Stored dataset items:
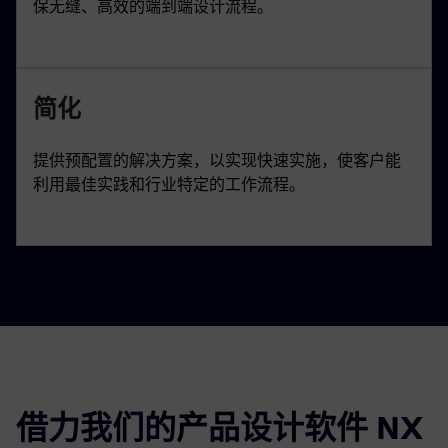
保无缝、高效的端到端设计流程。
简化
提供预配置的解决方案，以实现快速实施，使客户能
利用最佳实践和行业特定的工作流程。
借力我们的产品设计软件 NX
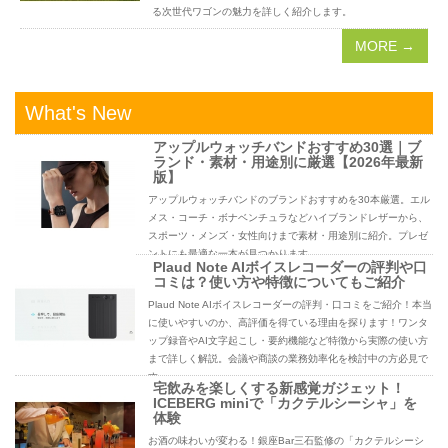
る次世代ワゴンの魅力を詳しく紹介します。
MORE →
What's New
アップルウォッチバンドおすすめ30選｜ブ
ランド・素材・用途別に厳選【2026年最新
版】
アップルウォッチバンドのブランドおすすめを30本厳選。エル
メス・コーチ・ボナベンチュラなどハイブランドレザーから、
スポーツ・メンズ・女性向けまで素材・用途別に紹介。プレゼ
ントにも最適な一本が見つかります。
Plaud Note AIボイスレコーダーの評判や口
コミは？使い方や特徴についてもご紹介
Plaud Note AIボイスレコーダーの評判・口コミをご紹介！本当
に使いやすいのか、高評価を得ている理由を探ります！ワンタ
ップ録音やAI文字起こし・要約機能など特徴から実際の使い方
まで詳しく解説。会議や商談の業務効率化を検討中の方必見で
す。
宅飲みを楽しくする新感覚ガジェット！
ICEBERG miniで「カクテルシーシャ」を
体験
お酒の味わいが変わる！銀座Bar三石監修の「カクテルシーシ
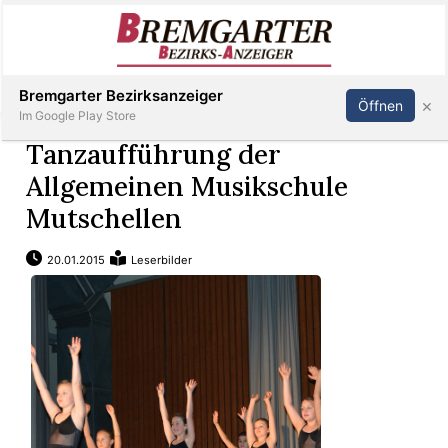
Inserieren
Abonnieren
Anmelden
Bremgarter Bezirksanzeiger
×
Öffnen
Im Google Play Store
Tanzaufführung der
Allgemeinen Musikschule
Immobilien
Mutschellen
Veranstaltungen
20.01.2015
Leserbilder
Stellen
E-
Paper
Newsletter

__The task__. Give the entries again, exactly and in full, with no image included.

__Result of this task__.
保无缝、高效的端到端设计流程。
简化
提供预配置的解决方案，以实现快速实施，使客户能
利用最佳实践和行业特定的工作流程。
借力我们的产品设计软件 NX
る次世代ワゴンの魅力を詳しく紹介します。
MORE →
What's New
アップルウォッチバンドおすすめ30選｜ブ
ランド・素材・用途別に厳選【2026年最新
版】
アップルウォッチバンドのブランドおすすめを30本厳選。エル
メス・コーチ・ボナベンチュラなどハイブランドレザーから、
スポーツ・メンズ・女性向けまで素材・用途別に紹介。プレゼ
ントにも最適な一本が見つかります。
Plaud Note AIボイスレコーダーの評判や口
コミは？使い方や特徴についてもご紹介
Plaud Note AIボイスレコーダーの評判・口コミをご紹介！本当
に使いやすいのか、高評価を得ている理由を探ります！ワンタ
ップ録音やAI文字起こし・要約機能など特徴から実際の使い方
まで詳しく解説。会議や商談の業務効率化を検討中の方必見で
す。
宅飲みを楽しくする新感覚ガジェット！
ICEBERG miniで「カクテルシーシャ」を
体験
お酒の味わいが変わる！銀座Bar三石監修の「カクテルシーシ
Inserieren
Abonnieren
Anmelden
Bremgarter Bezirksanzeiger
×
Öffnen
Im Google Play Store
Tanzaufführung der
Allgemeinen Musikschule
Immobilien
Mutschellen
Veranstaltungen
20.01.2015
Leserbilder
Stellen
E-
Paper
Newsletter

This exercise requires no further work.